Somut örnekler vereyim:
“Abayı yaktığım Ayşe/Veli kollarıma düşsün, evlilik/çıkma teklif etsin” DEĞİL, Ayşe/Veli ile KARŞILIKLI ŞEKİLDE, EŞİT BİÇİMDE yaşanacak keyifli bir ilişkim olsun; olmayacaksa ondan iyisi ve keyiflisi gelsin, ÇOK MUTLU OLAYIM” (Aliyi veya Ayşeyi DEĞİL, mutlu olduğunuzu imajine edin.)
veya
“Anamı ağlatan patron/müdire işinden atılsın, düşüp bacağını kırsın” değil; “benim farkıma varsın, onunla dost olayım, vazgeçilmezi olayım, laftan anlamaz bir tip ise farklı bir yerde daha iyi pozisyona geçeyim” (gıcık patronu veya çıkıntı müdireyi DEĞİL, YİNE, mutlu olduğunuzu imajine edin.)
“Selamlar Sevgili Janus”
Bu sevgili Janus lafı benim olduğum yere su gibi yayılmama neden oluyor (yani pozitif dalga boyu vererek dalga fonksiyonuna geçiriyor).

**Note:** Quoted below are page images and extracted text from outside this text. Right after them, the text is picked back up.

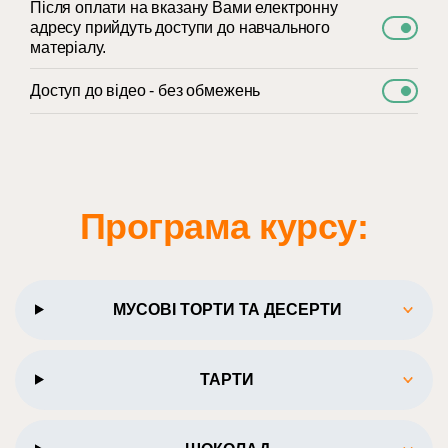
Після оплати на вказану Вами електронну
адресу прийдуть доступи до навчального
матеріалу.
Доступ до відео - без обмежень
Програма курсу:
МУСОВІ ТОРТИ ТА ДЕСЕРТИ
ТАРТИ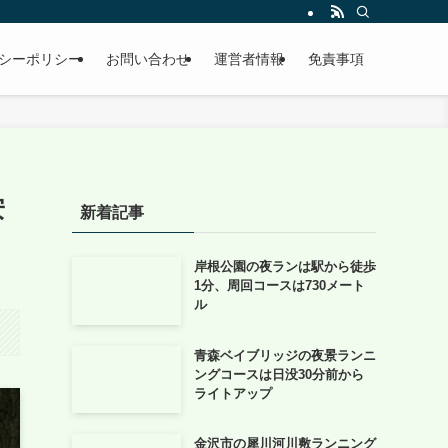
シーポリシー
お問い合わせ
運営者情報
免責事項
安
新着記事
岸根公園の夜ランは駅から徒歩
1分、周回コースは730メート
ル
青森ベイブリッジの夜景ランニ
ングコースは日没30分前から
ライトアップ
金沢市の犀川河川敷ランニング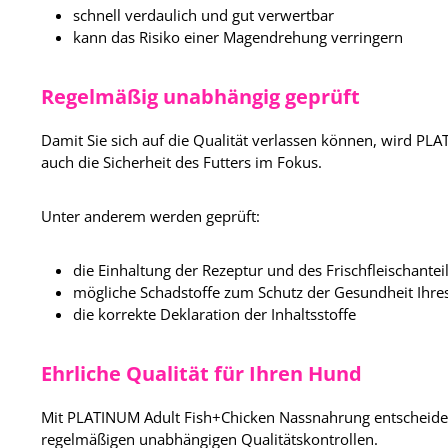
schnell verdaulich und gut verwertbar
kann das Risiko einer Magendrehung verringern
Regelmäßig unabhängig geprüft
Damit Sie sich auf die Qualität verlassen können, wird 
auch die Sicherheit des Futters im Fokus.
Unter anderem werden geprüft:
die Einhaltung der Rezeptur und des Frischfleischantei
mögliche Schadstoffe zum Schutz der Gesundheit Ihr
die korrekte Deklaration der Inhaltsstoffe
Ehrliche Qualität für Ihren Hund
Mit PLATINUM Adult Fish+Chicken Nassnahrung entscheiden 
regelmäßigen unabhängigen Qualitätskontrollen.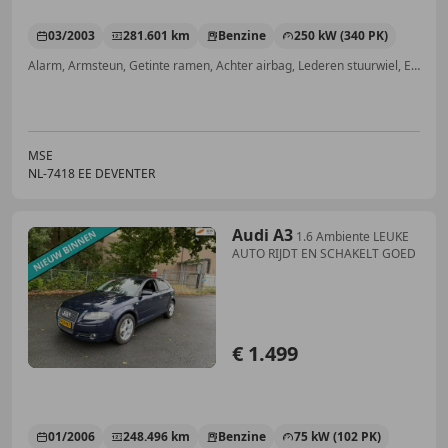
03/2003
281.601 km
Benzine
250 kW (340 PK)
Alarm, Armsteun, Getinte ramen, Achter airbag, Lederen stuurwiel, Elektrische stoelverstelling, Airbag passagier, Centrale deurvergrendeling met afstandsbediening
MSE
NL-7418 EE DEVENTER
Audi A3
1.6 Ambiente LEUKE
AUTO RIJDT EN SCHAKELT GOED
€ 1.499
01/2006
248.496 km
Benzine
75 kW (102 PK)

Çok teşekkürler.
[Bunun kadar keyiflendiren bir diğer tümce içinde “güzellik” kavramı geçenler, örneğin “güzel günler” dilekleri... (Kulaklara fısıldayayım. :) )
Güzellik; mutluluk benzeri yarım porsiyon makro kavramı değil; bıngır-bıngır bizim dünya yaşamına ait bir kavramdır. Onu küçümsemeyelim, baş tacı edelim, dil dışarda onu kovalayalım. Güzelliği –hangi alanda olursa olsun- elde eden, o alanda (hatta başka alanlarda) en uygun makro mutluluğuna da erişecek olabilir.
Müslümanlıkta güzellik övülür.
Hadis:
“Hayırları yüzü güzel olanların yanında arayın.” (Ebû Ya’lâ)
Ayet:
Tin 4 “Biz insanı en güzel biçimde yaratmışızdır.”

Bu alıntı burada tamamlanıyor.